Converting to Celsius or Fahrenheit based on your locale since 5.8.4.

Remember you can use the special variable \$^F to control this. If set to 0, uses Celsius; if set to 1, uses Fahrenheit; by default it's set to 2 which auto-detects based on your locale. If you don't believe me (and I have no idea why you wouldn't) then run the following on a sufficiently modern perl:

perl -E'say \$^F'

I hear that 5.16 is going to modularise temperature scales so that you can download custom ones from CPAN, and come bundled with an additional scale for Kelvin.

Fahrenheit is a funny scale. The Celsius scale is, as everybody knows, based on the freezing and boiling points of water. The freezing point was designated 0; the boiling point 100; and everything in between was divided equally into a hundred degrees. (Although named after Anders Celsius, his scale actually labelled the boiling point 0, and the freezing point 100. The modern Celsius scale was developed after his death and named in his honour.)
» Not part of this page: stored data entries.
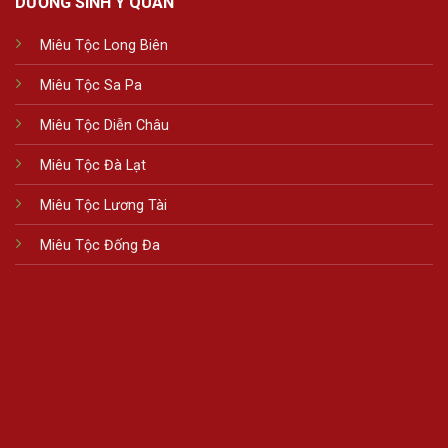
DƯỠNG SINH Y QUÁN
Miêu Tộc Long Biên
Miêu Tộc Sa Pa
Miêu Tộc Diễn Châu
Miêu Tộc Đà Lạt
Miêu Tộc Lương Tài
Miêu Tộc Đống Đa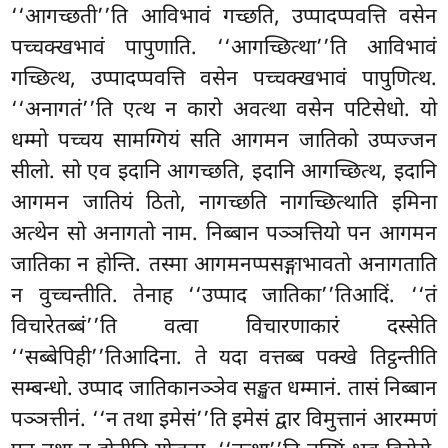
‘‘आगच्छती’’ति आविभावं गच्छति, उप्पादप्पवत्ति वसेन
पच्चक्खभावं पापुणाति. ‘‘आगच्छित्था’’ति आविभावं
गच्छित्थ, उप्पादप्पवत्ति वसेन पच्चक्खभावं पापुणित्थ.
‘‘अनागतं’’ति एत्थ न कारो अवत्था वसेन पटिसेधो. यो
धम्मो
पच्चय सामग्गियं सति आगमन जातिको उप्पज्जन
सीलो. सो एव इदानि आगच्छति, इदानि आगच्छित्थ, इदानि
आगमन जातियं ठितो, नागच्छति नागच्छित्थाति इमिना
अत्थेन सो अनागतो नाम. निब्बान पञ्ञत्तियो पन आगमन
जातिका न होन्ति. तस्मा आगमनप्पसङ्गाभावतो अनागताति
न वुच्चन्तीति. तेनाह ‘‘उप्पाद जातिका’’तिआदिं. ‘‘तं
विचारेतब्बं’’ति वत्वा विचारणाकारं दस्सेति
‘‘सब्बेपिही’’तिआदिना. ते यदा वत्तब्ब पक्खे तिट्ठन्तीति
सम्बन्धो. उप्पाद जातिकानञ्ञेव सङ्खत धम्मानं. तासं निब्बान
पञ्ञत्तीनं. ‘‘न तथा इमेसं’’ति इमेसं द्वार विमुत्तानं आरम्मणं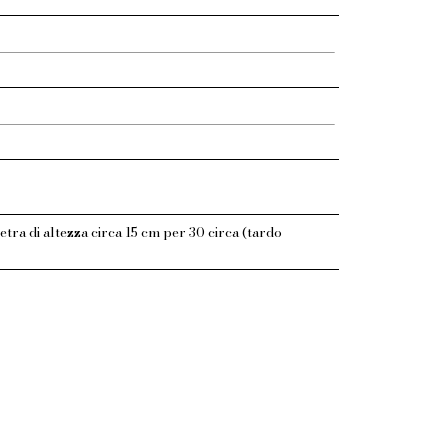
etra di altezza circa 15 cm per 30 circa (tardo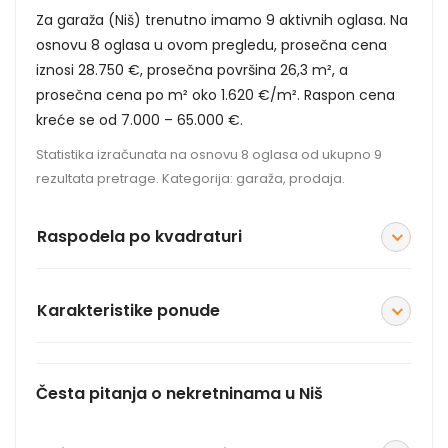
Za garaža (Niš) trenutno imamo 9 aktivnih oglasa. Na
osnovu 8 oglasa u ovom pregledu, prosečna cena
iznosi 28.750 €, prosečna površina 26,3 m², a
prosečna cena po m² oko 1.620 €/m². Raspon cena
kreće se od 7.000 – 65.000 €.
Statistika izračunata na osnovu 8 oglasa od ukupno 9
rezultata pretrage. Kategorija: garaža, prodaja.
Raspodela po kvadraturi
Karakteristike ponude
Česta pitanja o nekretninama u Niš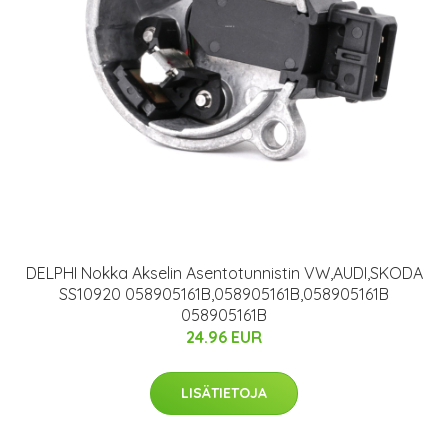
DELPHI Nokka Akselin Asentotunnistin VW,AUDI,SKODA
SS10920 058905161B,058905161B,058905161B
058905161B
24.96 EUR
LISÄTIETOJA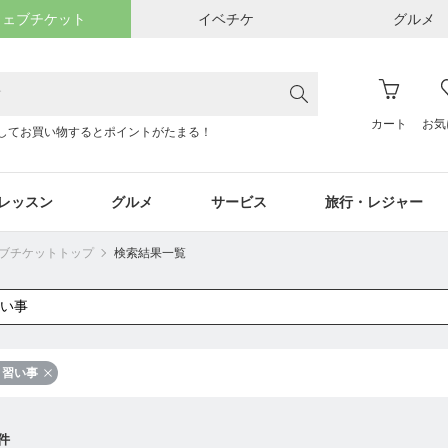
ウェブチケット
イベチケ
グルメ
カート
お気
してお買い物するとポイントがたまる！
レッスン
グルメ
サービス
旅行・レジャー
ウェブチケットトップ
検索結果一覧
習い事
件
Initially I thought Daniel Gabriel Fahrenheit must have followed a similar process but with a different liquid. After all, its zero doesn't seem to bear any relation to water.

But actually it turns out he used water after all. However, rather than dividing it into a scale of 100 parts, he used 180, and rather than defining the freezing point of water to be zero, he defined it as 32, because he knew he could achieve a lower zero by mixing water, salt and ammonium.

This is why, unlike miles versus kilometres, or pounds versus kilograms, you can use a simple formula to convert precisely between Celsius and Fahrenheit.

\$f = 1.8 * \$c + 32;

And it gives you an exact conversion (within the bounds of floating point arithmetic).

For fun, see what happens when you plug \$c = -40 into that.